Celebrate the unorthodox.

NYU Stern Class of 2014 Baccalaureate Ceremony Speech


I had the privilege of representing NYU Stern School of Business’ Class of 2014 as the student speaker for this year’s baccalaureate ceremony at Radio City Music Hall. (By some crazy miracle, I did not faint and/or vomit onstage.)

Here is my speech. You can watch it (warning: shaky cam, thanks Dad) here.


I stand here before you all, NYU Stern Class of 2014, barely 21 years young.

I am neither delusional nor immodest enough to assert that I, Kim Pham, know the keys to success or happiness. In fact, I would argue most of us in the room do not know the answer.

(Although, if you do, please come find me afterwards, because I could use some of your help!)

Instead, I stand here with one simple request for this beautiful graduating class, one short mantra that I hope you all carry with you over the years.

It is something that I’ve championed since my freshman year at NYU, something that I hope administration will continue to foster, something that this great and diverse city has continued to spark.

It is the small request that you celebrate the unorthodox.

It is no secret that Sternies are often seen as monotonous and single-toned. In fact, I myself believed that during my first couple of years here. I felt insecurity and pressure from not falling into the buckets of the accountant, the banker, the consultant.

To me, there was this notion that business school enforced a lack of diversity — with a culture of conformity, risk-averseness, and maintaining the status quo.

I wish I could have gone back to September 2010, found naive little 18-year-old Kim (probably napping somewhere in Bobst), and told her just how wrong she was. As a graduating senior, I can now tell you that this is not the case. My 4 years at Stern have afforded me the wonderful opportunity to shatter that initial impression — by learning from and alongside the blindingly bright and beautifully complex people that are my classmates.

Some of my brightest Sternie friends are incredible artists with more creativity in their pinkies than I have in my entire body.

They are visionary photographers capturing New York City life in ways my amateur Instagram feed can never.

They are brilliant developers pushing code that will change the fabric of the Internet.

They are dedicated athletes who make NYU proud each and every time they hit the field.

They are culture vultures, non-fiction writers, fashionistas, long-boarders, video-gamers.

They are my cohort peers, my student leaders, my best friends.

Photo courtesy Emanuel Hahn

I love all of these people — not necessarily because of their skill or talent per se, but because they are celebrating the unique, proudly waving the banner of what it means to be passionate about something outside of your studies.

The break every cliche of the conventional “b-school student.” They inspire me.

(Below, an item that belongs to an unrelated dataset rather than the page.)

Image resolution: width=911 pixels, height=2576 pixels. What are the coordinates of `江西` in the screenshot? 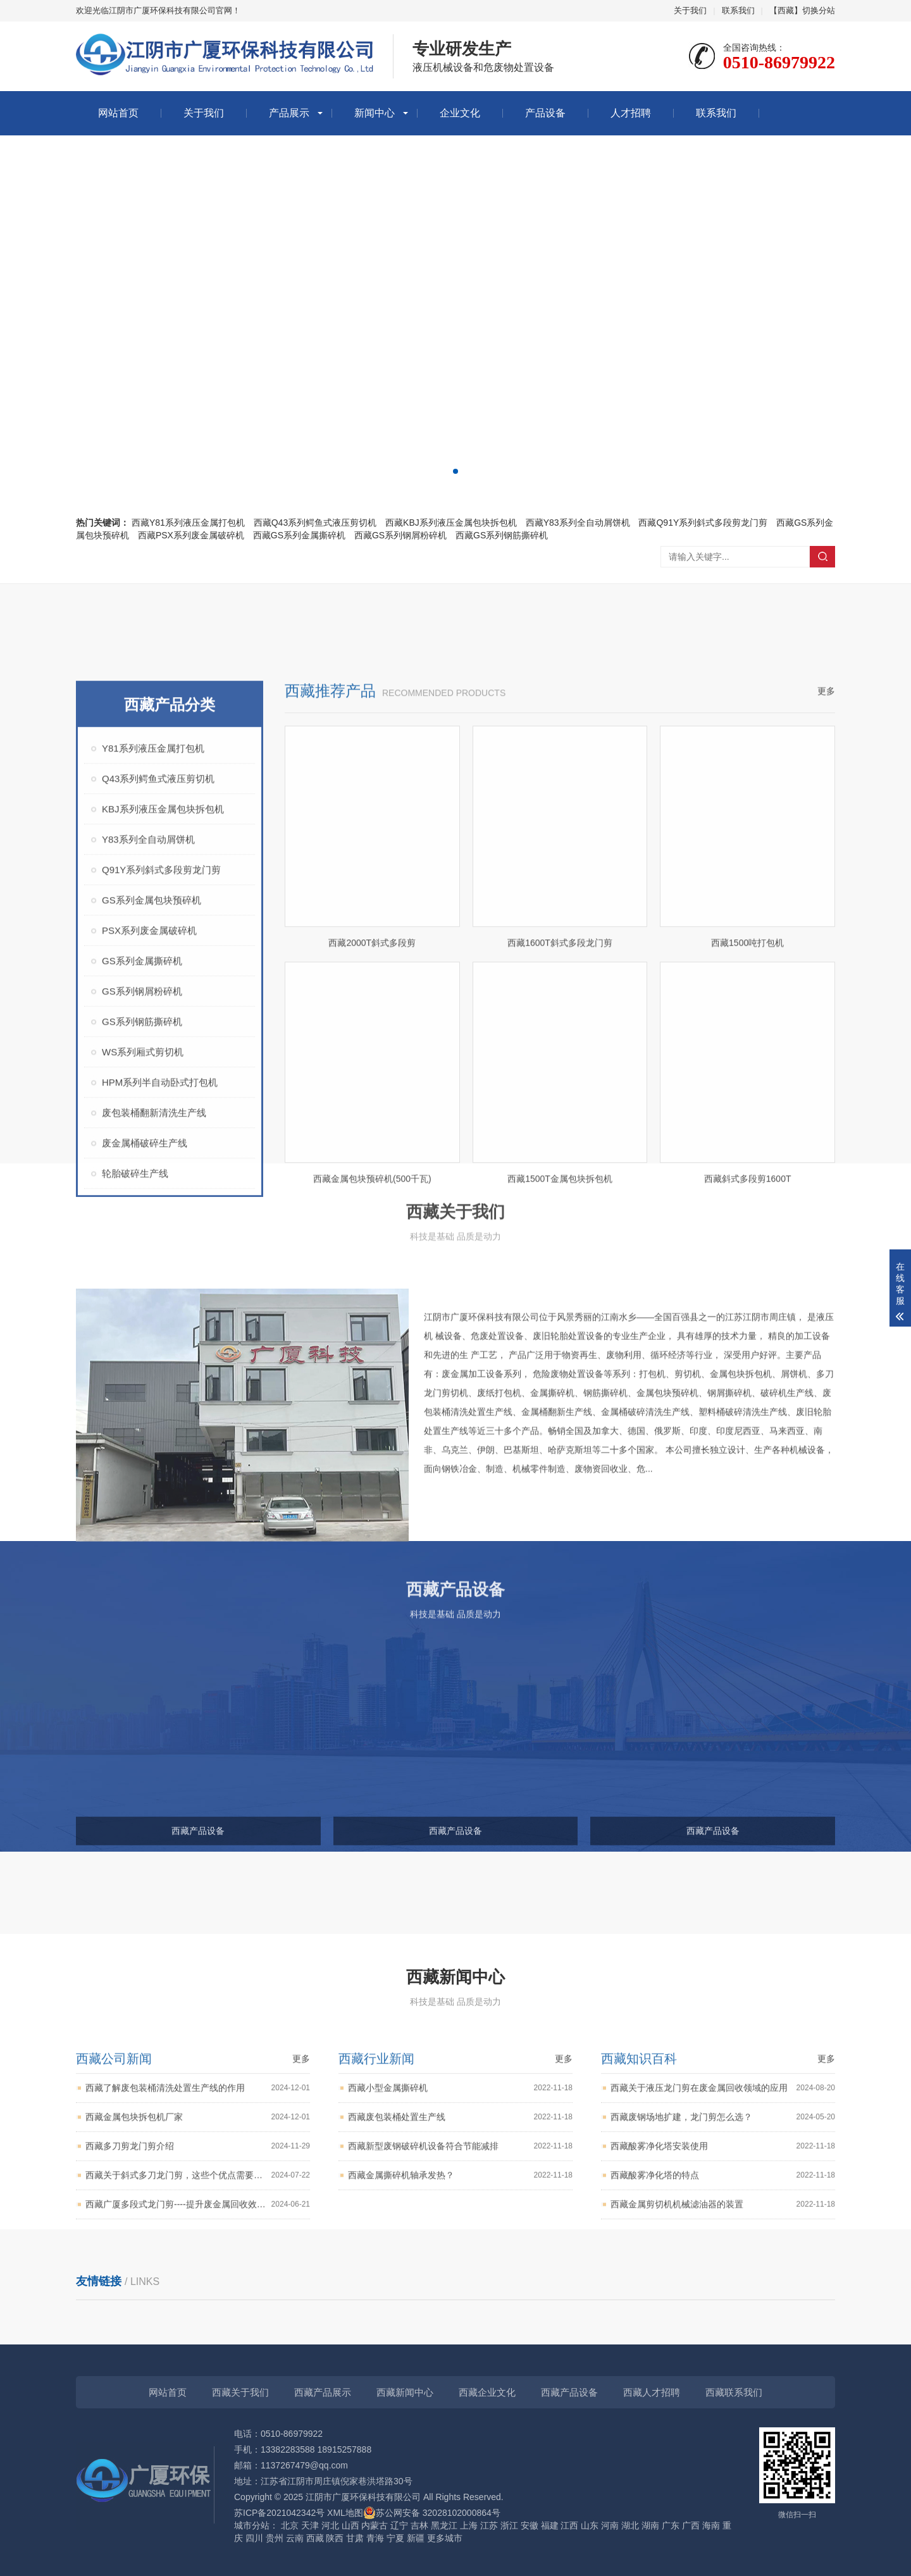 It's located at (569, 2525).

They celebrate the unorthodox.

So, I stand here encouraging all of you to find what you love and run after it 150%.

For me, that was early-stage technology and building the Internet. I am lucky in the sense that my passion just happened to align with my professional life, and I cannot thank NYU enough for giving me the opportunity to discover that.

Granted, this may not be the case for everyone, especially within the reality of the global twenty-first century marketplace. It would be entirely unrealistic to hope that we all drop our lucrative and steady jobs to become starving musicians — not when we carry the pressures of student loans, family expectations, and the ever-skyrocketing monster that is New York City rent.

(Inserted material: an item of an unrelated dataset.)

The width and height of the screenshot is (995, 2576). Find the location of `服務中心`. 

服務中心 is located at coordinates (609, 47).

But, my request is that every one of you finds what lights your spark, whatever makes you get out of bed in the morning. Whether that be tilt-shift photography, English literature, Game of Thrones, or heck, even international finance.

I hope you cherish what makes you an individual.

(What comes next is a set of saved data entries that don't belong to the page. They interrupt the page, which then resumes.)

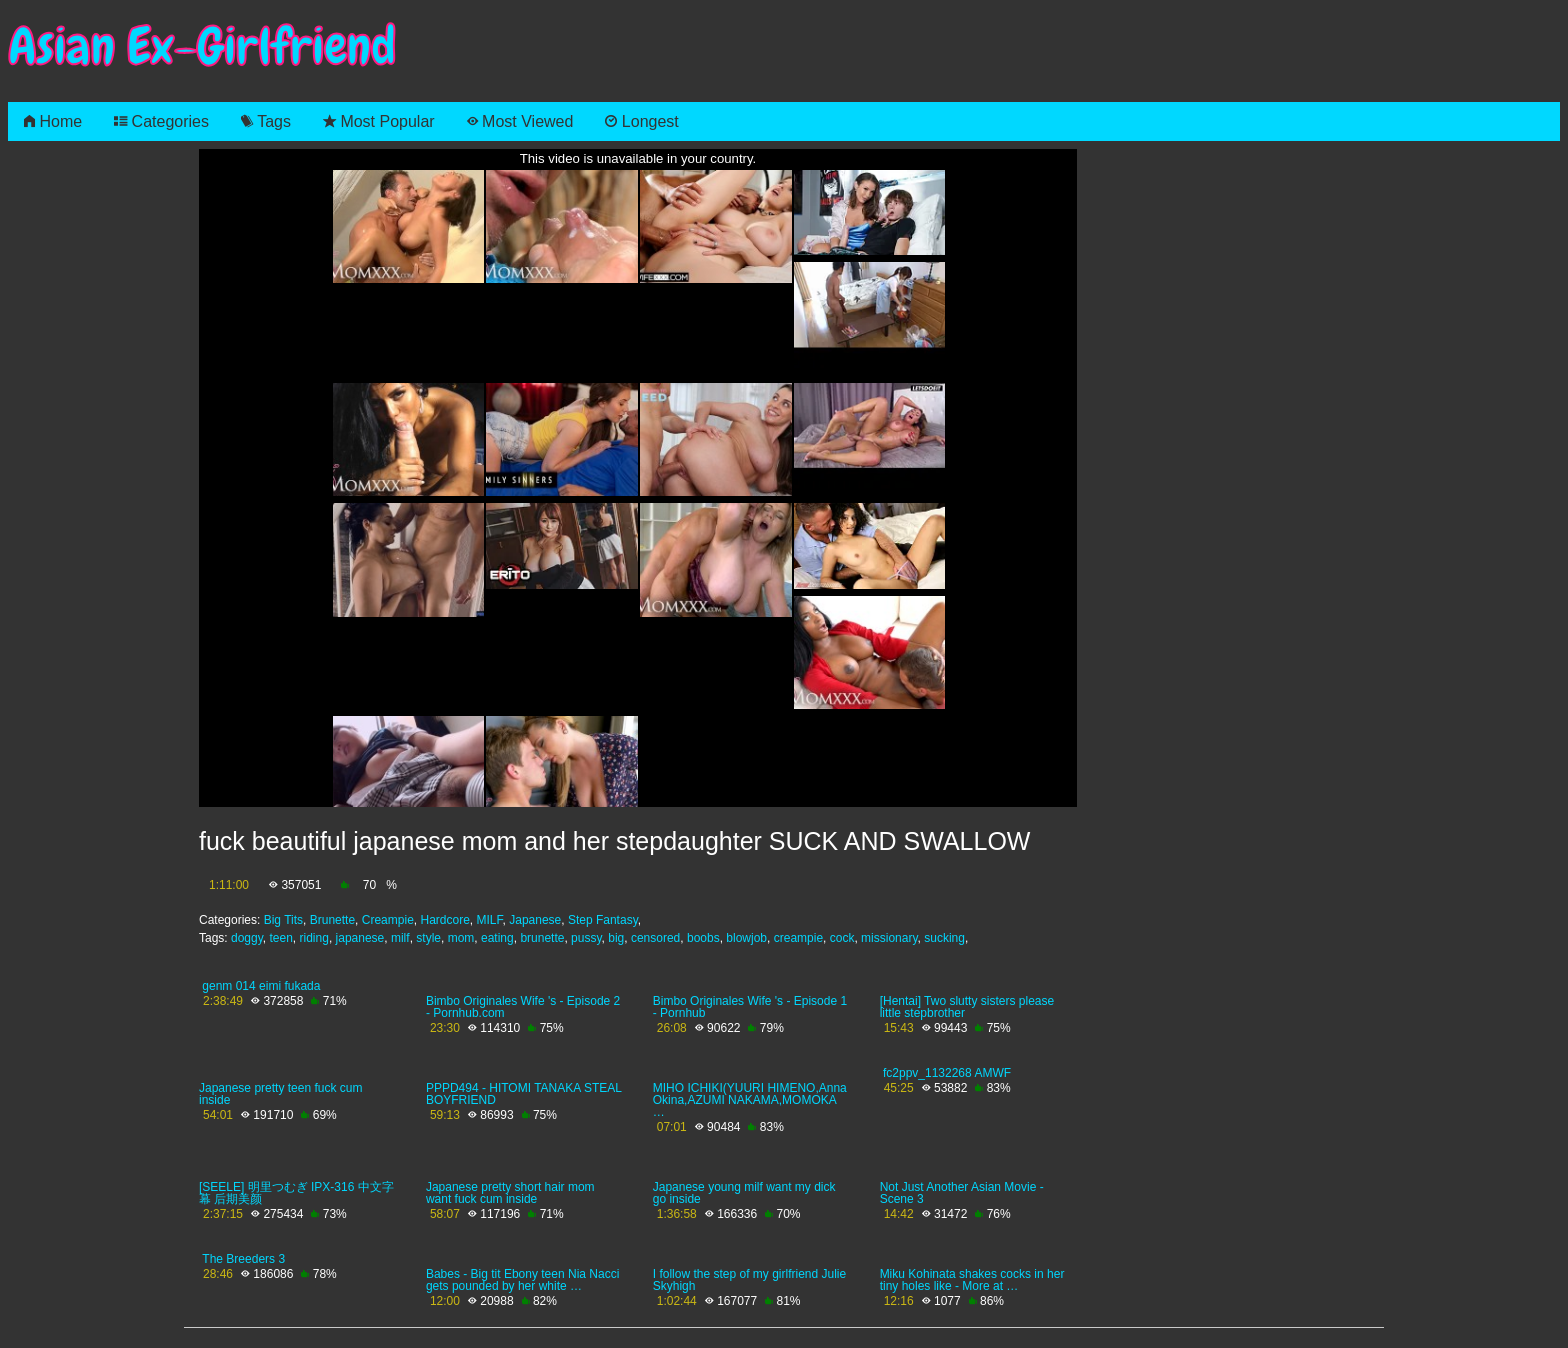 Image resolution: width=1568 pixels, height=1348 pixels. Describe the element at coordinates (497, 938) in the screenshot. I see `eating` at that location.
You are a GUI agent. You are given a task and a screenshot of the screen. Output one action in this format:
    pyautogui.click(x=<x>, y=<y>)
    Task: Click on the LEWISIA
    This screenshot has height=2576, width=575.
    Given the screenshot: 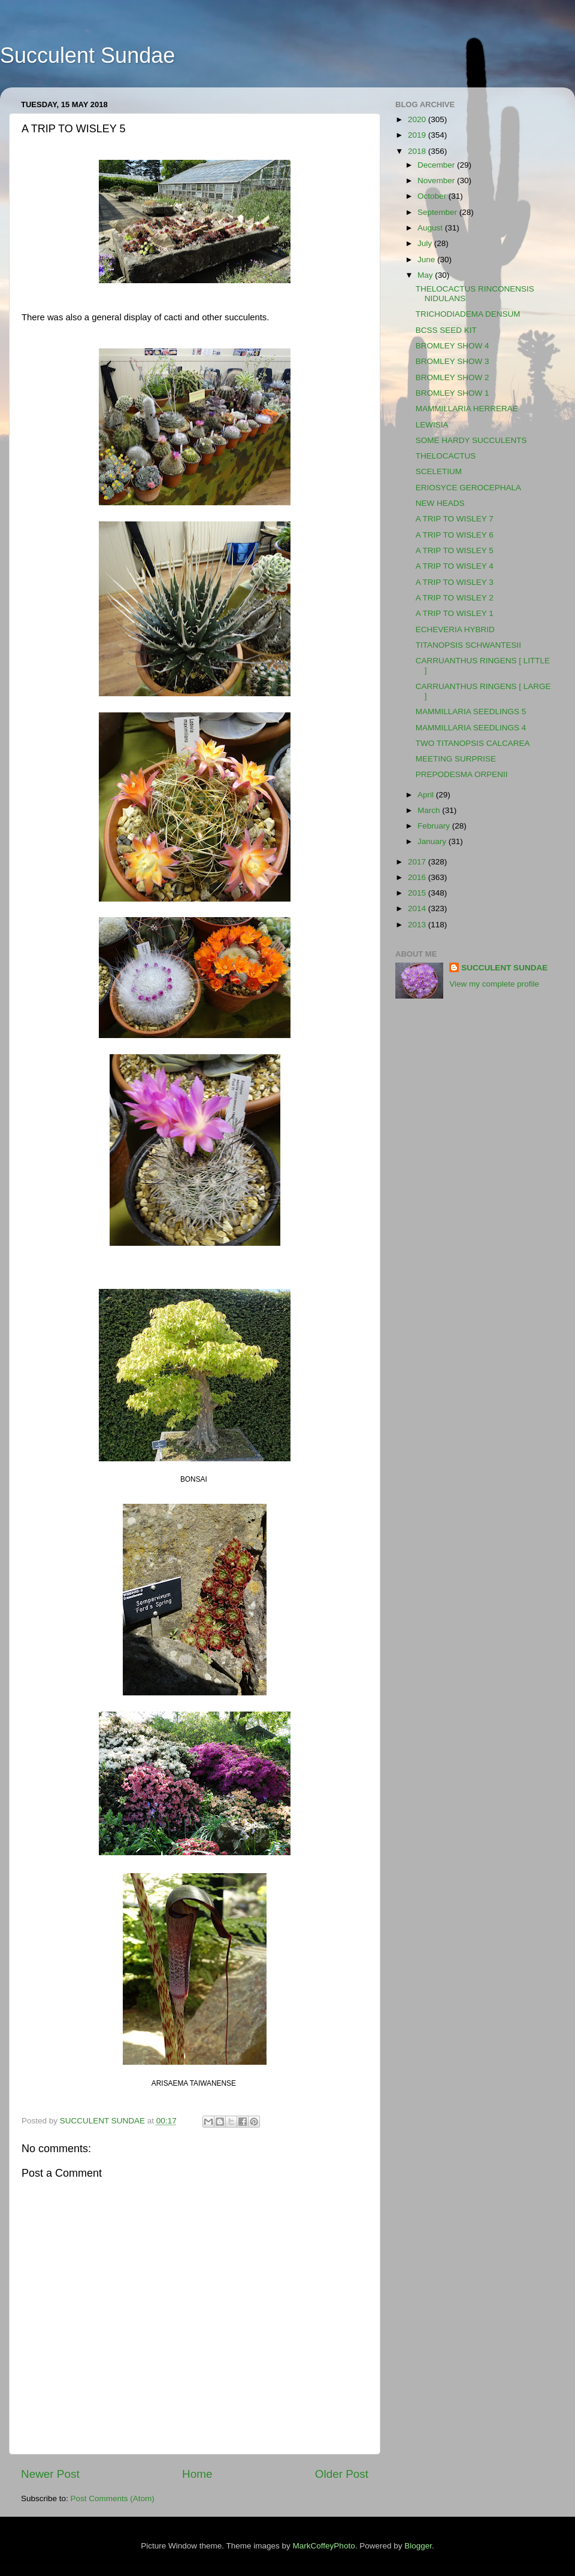 What is the action you would take?
    pyautogui.click(x=432, y=424)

I hope you find that unorthodox slice of your soul, something unique to offer to this chaotic world.

I hope you feed off of the curiosity and enthusiasm of those you surround yourself with.

I hope you fight back against this perceived notion of the uninspired business student.

I hope you show to the world that we are all so much more than resumes on a desk, and so much more than numbers on an Excel sheet.

And I hope you hold onto that and never let it go.

Life is too short to be anything but inspired, passionate, and enlightened.


So, we are all gathered here, cherishing the beautifully tumultuous memories of the past four years.

Please join me in wishing this beautiful NYU Stern Class of 2014 many, many more years filled with hope, laughter, love, and the wonderful opportunity to continually celebrate the unorthodox.

Thank you.

Yes, I *did* get a selfie onstage at Radio City Music Hall after my speech.

So much love to everyone who has supported me, pushed me, and challenged me throughout the years: my beautiful Phamily, the best friends I could have ever asked for (you know who you are), the #ratchet Carlyle Court crew, Tech@NYU / VSA / RC homies, the Dorm Room Fund NYC OGs, my incredible mentors, all my dope Internet friends, and the too-many-to-name ex-boyfriends.

You all have been such a beautiful piece of my journey.